## Your assignment
Could you state how many lines of the material hold "sangre"? Include nothing beyond the number.

## Given entries

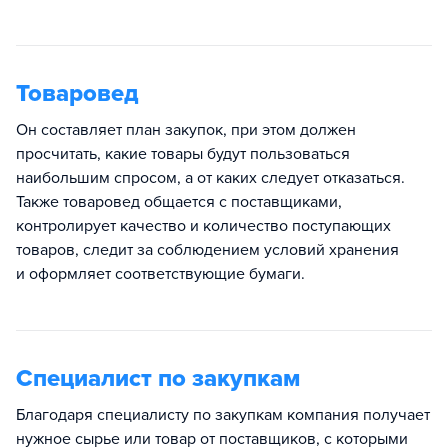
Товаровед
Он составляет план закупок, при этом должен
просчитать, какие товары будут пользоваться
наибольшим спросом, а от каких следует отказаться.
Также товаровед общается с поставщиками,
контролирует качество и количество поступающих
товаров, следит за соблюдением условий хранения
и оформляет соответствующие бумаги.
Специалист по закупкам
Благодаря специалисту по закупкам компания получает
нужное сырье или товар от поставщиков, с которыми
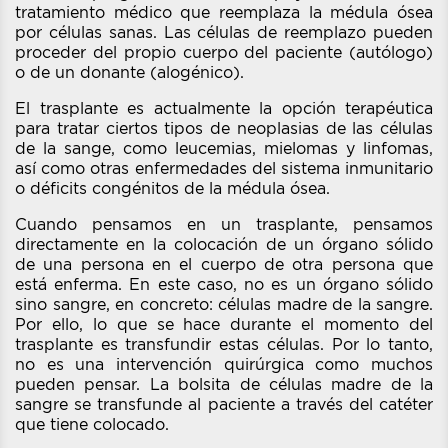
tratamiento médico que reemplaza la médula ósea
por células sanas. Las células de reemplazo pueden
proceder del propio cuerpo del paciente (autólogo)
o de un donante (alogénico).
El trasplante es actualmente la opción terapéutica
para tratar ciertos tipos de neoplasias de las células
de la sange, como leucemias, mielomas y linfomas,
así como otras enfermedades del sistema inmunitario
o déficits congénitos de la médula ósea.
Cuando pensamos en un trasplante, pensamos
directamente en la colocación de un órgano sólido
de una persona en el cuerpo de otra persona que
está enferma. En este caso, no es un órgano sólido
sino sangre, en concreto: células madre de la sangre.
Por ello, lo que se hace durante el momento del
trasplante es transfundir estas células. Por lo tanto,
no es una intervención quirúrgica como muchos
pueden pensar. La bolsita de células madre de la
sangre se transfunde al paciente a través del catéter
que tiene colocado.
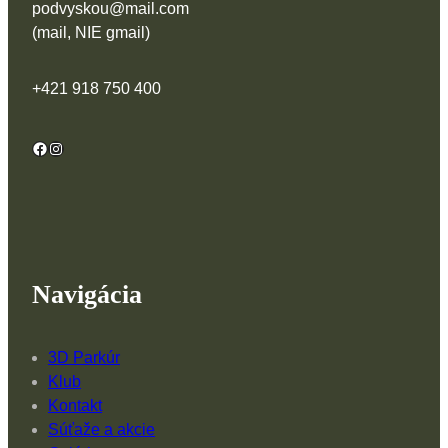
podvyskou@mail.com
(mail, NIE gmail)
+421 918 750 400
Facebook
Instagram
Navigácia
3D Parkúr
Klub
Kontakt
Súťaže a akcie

## Completed task
2